Research in these areas has brought about a much clearer understanding of the mechanisms by which the brain operates. Many of those mechanisms are profoundly counter-intuitive, and tend to be either misunderstood or completely ignored by novices, which is why I’m writing about them now, in an attempt to clarify some key points.

There are plenty of readily available texts describing how connectionist approaches work, usually involving graph theory diagrams showing weighted connections. In my experience, novices tend to find these explanations hard to follow, so in this article, I’ll use a simple but fairly solid analogy to show the underlying principles of connectionism, and of how the brain can handle tasks without that handling being located at any single point in the brain.
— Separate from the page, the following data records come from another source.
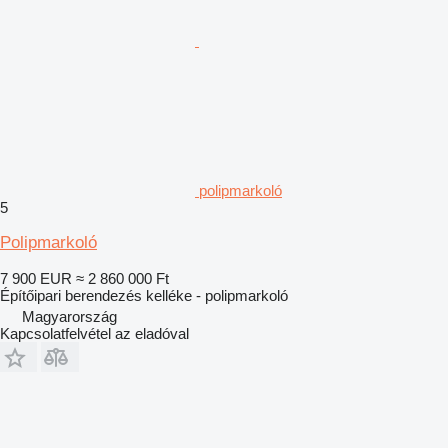
polipmarkoló
5
Polipmarkoló
7 900 EUR
≈ 2 860 000 Ft
Építőipari berendezés kelléke - polipmarkoló
Magyarország
Kapcsolatfelvétel az eladóval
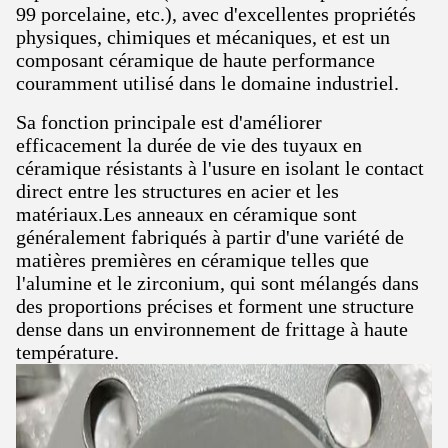
99 porcelaine, etc.), avec d'excellentes propriétés
physiques, chimiques et mécaniques, et est un
composant céramique de haute performance
couramment utilisé dans le domaine industriel.
Sa fonction principale est d'améliorer
efficacement la durée de vie des tuyaux en
céramique résistants à l'usure en isolant le contact
direct entre les structures en acier et les
matériaux.Les anneaux en céramique sont
généralement fabriqués à partir d'une variété de
matières premières en céramique telles que
l'alumine et le zirconium, qui sont mélangés dans
des proportions précises et forment une structure
dense dans un environnement de frittage à haute
température.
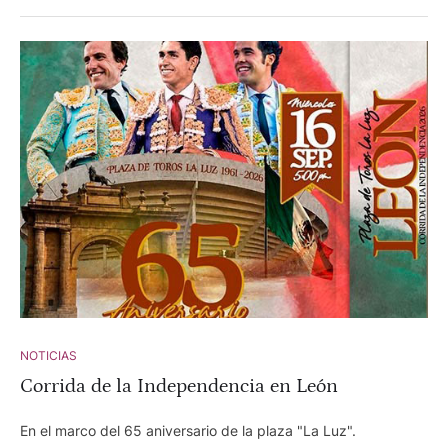
NOTICIAS
Corrida de la Independencia en León
En el marco del 65 aniversario de la plaza "La Luz".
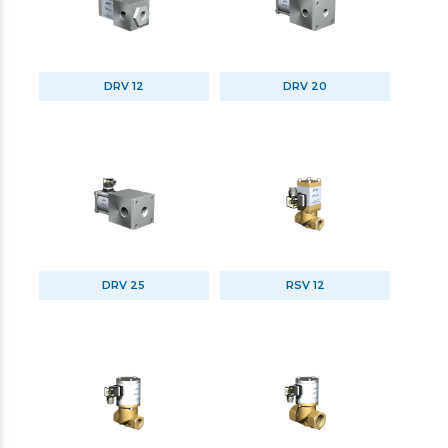
DRV 12
DRV 20
DRV 25
RSV 12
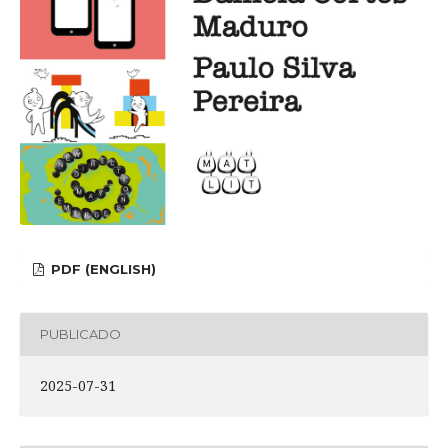
PDF (ENGLISH)
PUBLICADO
2025-07-31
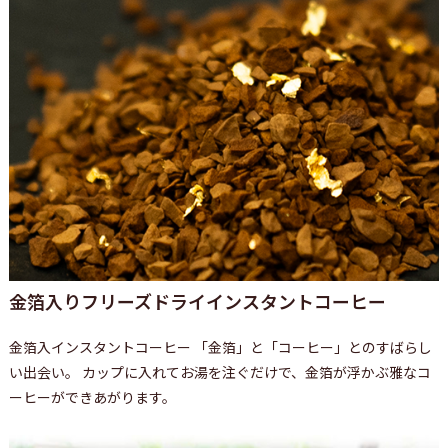
金箔入りフリーズドライインスタントコーヒー
金箔入インスタントコーヒー 「金箔」と「コーヒー」とのすばらし
い出会い。 カップに入れてお湯を注ぐだけで、金箔が浮かぶ雅なコ
ーヒーができあがります。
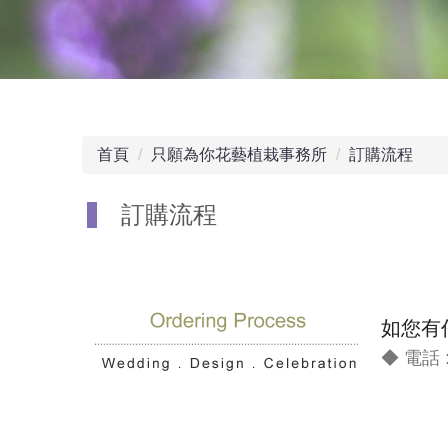
首頁
只願為你花藝植栽事務所
訂購流程
訂購流程
如您有
◆ 電話 :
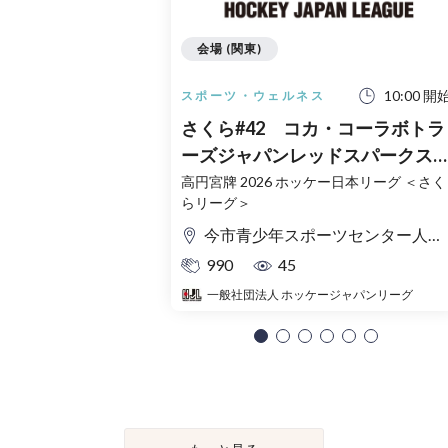
会場 (関東)
10:00 開
スポーツ・ウェルネス
さくら#42 コカ・コーラボトラ
ーズジャパンレッドスパークス
vs GIFU ASAHI BLUE BEES
高円宮牌 2026 ホッケー日本リーグ ＜さく
らリーグ＞
10/24（土）今市青少年スポーツ
センター（栃木）
今市青少年スポーツセンター人工芝競技場
990
45
一般社団法人 ホッケージャパンリーグ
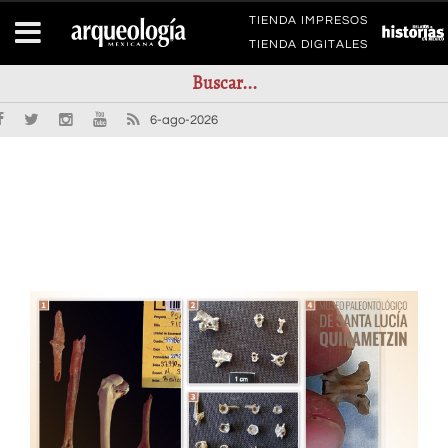
TIENDA IMPRESOS
TIENDA DIGITALES
6-ago-2026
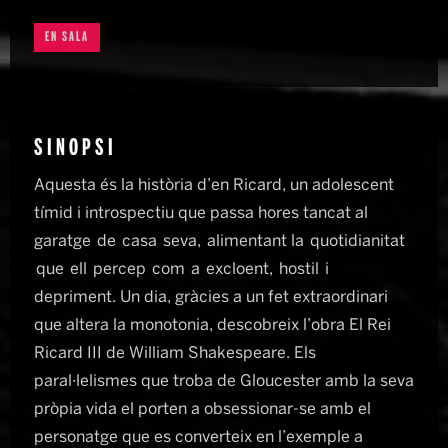
EN SALA
SINOPSI
Aquesta és la història d’en Ricard, un adolescent
tímid i introspectiu que passa hores tancat al
garatge de casa seva, alimentant la quotidianitat
que ell percep com a excloent, hostil i
depriment. Un dia, gràcies a un fet extraordinari
que altera la monotonia, descobreix l’obra El Rei
Ricard III de William Shakespeare. Els
paral·lelismes que troba de Gloucester amb la seva
pròpia vida el porten a obsessionar-se amb el
personatge que es converteix en l’exemple a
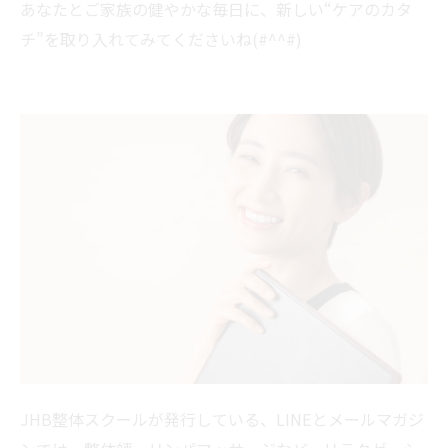
あなたとご家族の健やかな毎日に、新しい“ケアのカタ
チ”を取り入れてみてくださいね(#^^#)
JHB整体スクールが発行している、LINEとメールマガジ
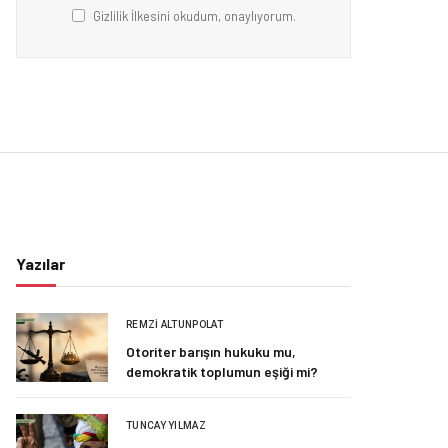
Gizlilik İlkesini okudum, onaylıyorum.
Yazılar
REMZI ALTUNPOLAT
Otoriter barışın hukuku mu,
demokratik toplumun eşiği mi?
TUNCAY YILMAZ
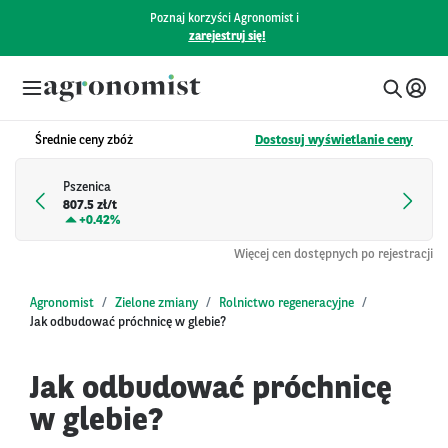
Poznaj korzyści Agronomist i
zarejestruj się!
Średnie ceny zbóż
Dostosuj wyświetlanie ceny
Pszenica
807.5 zł/t
+
0.42%
Więcej cen dostępnych po rejestracji
Agronomist
Zielone zmiany
Rolnictwo regeneracyjne
Jak odbudować próchnicę w glebie?
Jak odbudować próchnicę
w glebie?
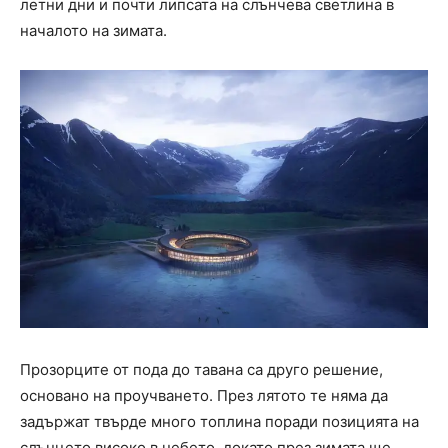
летни дни и почти липсата на слънчева светлина в
началото на зимата.
Прозорците от пода до тавана са друго решение,
основано на проучването. През лятото те няма да
задържат твърде много топлина поради позицията на
слънцето високо в небето, докато през зимата ще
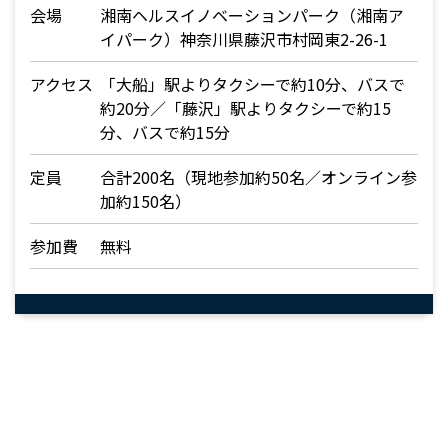
会場
湘南ヘルスイノベーションパーク（湘南ア
イパーク）神奈川県藤沢市村岡東2-26-1
アクセス
「大船」駅よりタクシーで約10分、バスで
約20分／「藤沢」駅よりタクシーで約15
分、バスで約15分
定員
合計200名（現地参加約50名／オンライン参
加約150名）
参加費
無料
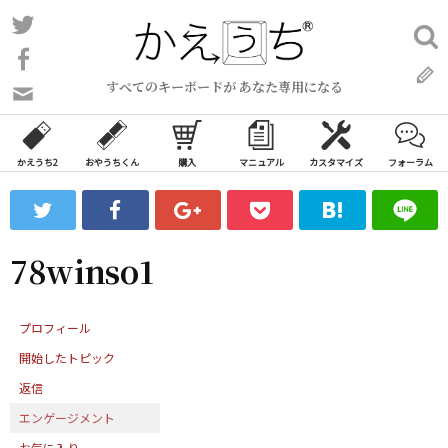
コ
Twitter
検
ン
索:
Facebook
テ
すべてのキーボードが あなた専用になる
ン
問
い
ツ
合
へ
わ
かえうち2
おやうちくん
購入
マニュアル
カスタマイズ
フォーラム
ス
せ
キ
フ
ッ
ォ
ー
プ
78winso1
ム
プロフィール
開始したトピック
返信
エンゲージメント
お気に入り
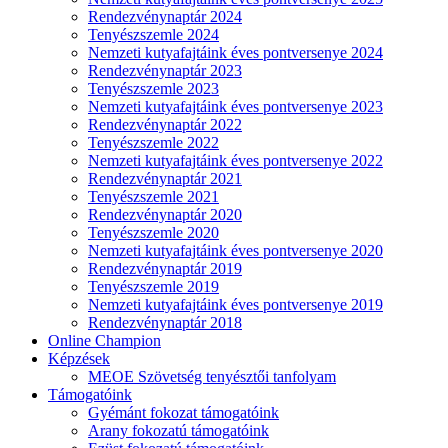
Rendezvénynaptár 2024
Tenyészszemle 2024
Nemzeti kutyafajtáink éves pontversenye 2024
Rendezvénynaptár 2023
Tenyészszemle 2023
Nemzeti kutyafajtáink éves pontversenye 2023
Rendezvénynaptár 2022
Tenyészszemle 2022
Nemzeti kutyafajtáink éves pontversenye 2022
Rendezvénynaptár 2021
Tenyészszemle 2021
Rendezvénynaptár 2020
Tenyészszemle 2020
Nemzeti kutyafajtáink éves pontversenye 2020
Rendezvénynaptár 2019
Tenyészszemle 2019
Nemzeti kutyafajtáink éves pontversenye 2019
Rendezvénynaptár 2018
Online Champion
Képzések
MEOE Szövetség tenyésztői tanfolyam
Támogatóink
Gyémánt fokozat támogatóink
Arany fokozatú támogatóink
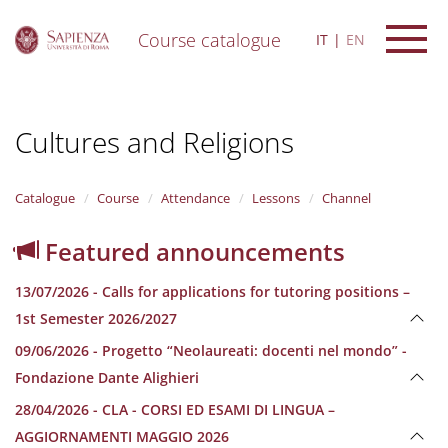
Course catalogue
IT
EN
S
k
i
Cultures and Religions
p
t
o
m
Catalogue
Course
Attendance
Lessons
Channel
a
i
Featured announcements
n
c
13/07/2026 - Calls for applications for tutoring positions –
o
n
1st Semester 2026/2027
t
09/06/2026 - Progetto “Neolaureati: docenti nel mondo” -
e
n
Fondazione Dante Alighieri
t
28/04/2026 - CLA - CORSI ED ESAMI DI LINGUA –
AGGIORNAMENTI MAGGIO 2026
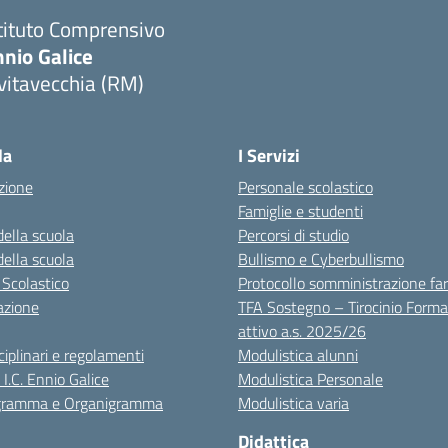
tituto Comprensivo
nio Galice
vitavecchia (RM)
Visita la pagina iniziale della scuola
la
I Servizi
zione
Personale scolastico
Famiglie e studenti
della scuola
Percorsi di studio
della scuola
Bullismo e Cyberbullismo
 Scolastico
Protocollo somministrazione fa
azione
TFA Sostegno – Tirocinio Forma
attivo a.s. 2025/26
sciplinari e regolamenti
Modulistica alunni
 I.C. Ennio Galice
Modulistica Personale
igramma e Organigramma
Modulistica varia
Didattica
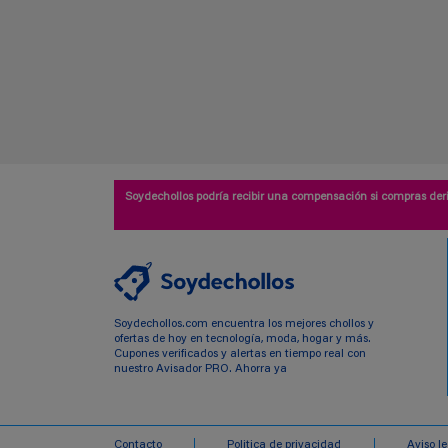
Soydechollos podría recibir una compensación si compras deri
Soydechollos.com encuentra los mejores chollos y
ofertas de hoy en tecnología, moda, hogar y más.
Cupones verificados y alertas en tiempo real con
nuestro Avisador PRO. Ahorra ya
Contacto
Politica de privacidad
Aviso l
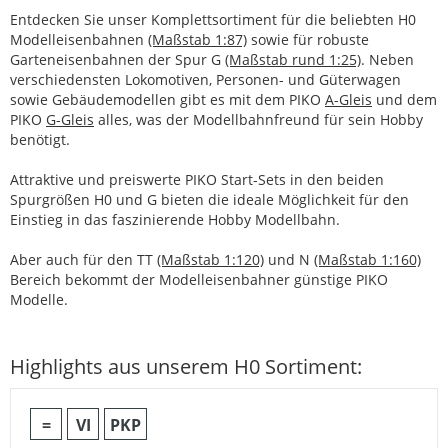
Entdecken Sie unser Komplettsortiment für die beliebten H0
Modelleisenbahnen
(Maßstab 1:87)
sowie für robuste
Garteneisenbahnen der Spur G
(Maßstab rund 1:25)
. Neben
verschiedensten Lokomotiven, Personen- und Güterwagen
sowie Gebäudemodellen gibt es mit dem PIKO
A-Gleis
und dem
PIKO
G-Gleis
alles, was der Modellbahnfreund für sein Hobby
benötigt.
Attraktive und preiswerte PIKO Start-Sets in den beiden
Spurgrößen H0 und G bieten die ideale Möglichkeit für den
Einstieg in das faszinierende Hobby Modellbahn.
Aber auch für den TT
(Maßstab 1:120)
und N
(Maßstab 1:160)
Bereich bekommt der Modelleisenbahner günstige PIKO
Modelle.
Highlights aus unserem H0 Sortiment:
=
VI
PKP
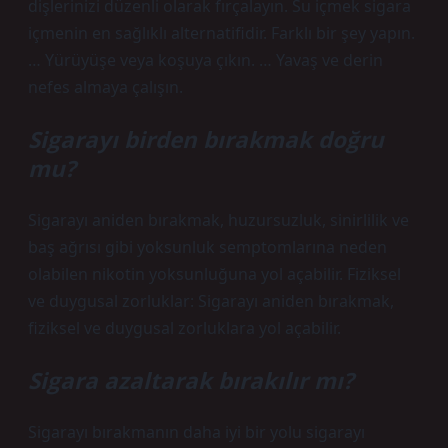
dişlerinizi düzenli olarak fırçalayın. Su içmek sigara
içmenin en sağlıklı alternatifidir. Farklı bir şey yapın.
… Yürüyüşe veya koşuya çıkın. … Yavaş ve derin
nefes almaya çalışın.
Sigarayı birden bırakmak doğru
mu?
Sigarayı aniden bırakmak, huzursuzluk, sinirlilik ve
baş ağrısı gibi yoksunluk semptomlarına neden
olabilen nikotin yoksunluğuna yol açabilir. Fiziksel
ve duygusal zorluklar: Sigarayı aniden bırakmak,
fiziksel ve duygusal zorluklara yol açabilir.
Sigara azaltarak bırakılır mı?
Sigarayı bırakmanın daha iyi bir yolu sigarayı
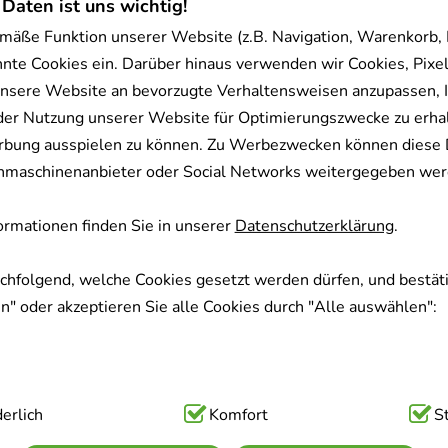
 Daten ist uns wichtig!
mäße Funktion unserer Website (z.B. Navigation, Warenkorb,
nnte Cookies ein. Darüber hinaus verwenden wir Cookies, Pixel
nsere Website an bevorzugte Verhaltensweisen anzupassen, 
der Nutzung unserer Website für Optimierungszwecke zu erha
rbung ausspielen zu können. Zu Werbezwecken können diese 
uchmaschinenanbieter oder Social Networks weitergegeben wer
rmationen finden Sie in unserer
Datenschutzerklärung
.
achfolgend, welche Cookies gesetzt werden dürfen, und bestäti
" oder akzeptieren Sie alle Cookies durch "Alle auswählen":
ig:
erlich
Hierbei handelt es sich um Cookies, die für die Grundfunk
Komfort
S
sind (z.B. Navigation, Warenkorb, Kundenkonto), weshalb auf 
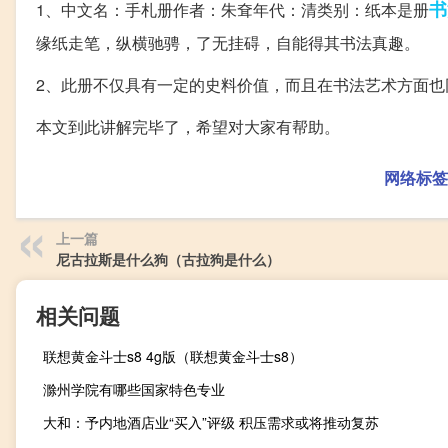
书
1、中文名：手札册作者：朱耷年代：清类别：纸本是册
缘纸走笔，纵横驰骋，了无挂碍，自能得其书法真趣。
2、此册不仅具有一定的史料价值，而且在书法艺术方面也
本文到此讲解完毕了，希望对大家有帮助。
网络标签
上一篇
尼古拉斯是什么狗（古拉狗是什么）
相关问题
联想黄金斗士s8 4g版（联想黄金斗士s8）
滁州学院有哪些国家特色专业
大和：予内地酒店业“买入”评级 积压需求或将推动复苏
bannerOriginal images from Pinterest and from Wikipedia; details at the end of the article.

The old view was that the brain is physically divided into different parts (which is true) and that each of these parts does something different from the others (which is sort-of true). This looked consistent with evidence from what happens in brain trauma, where injury to one particular region of the brain typically causes damage to the victim’s language abilities, for instance.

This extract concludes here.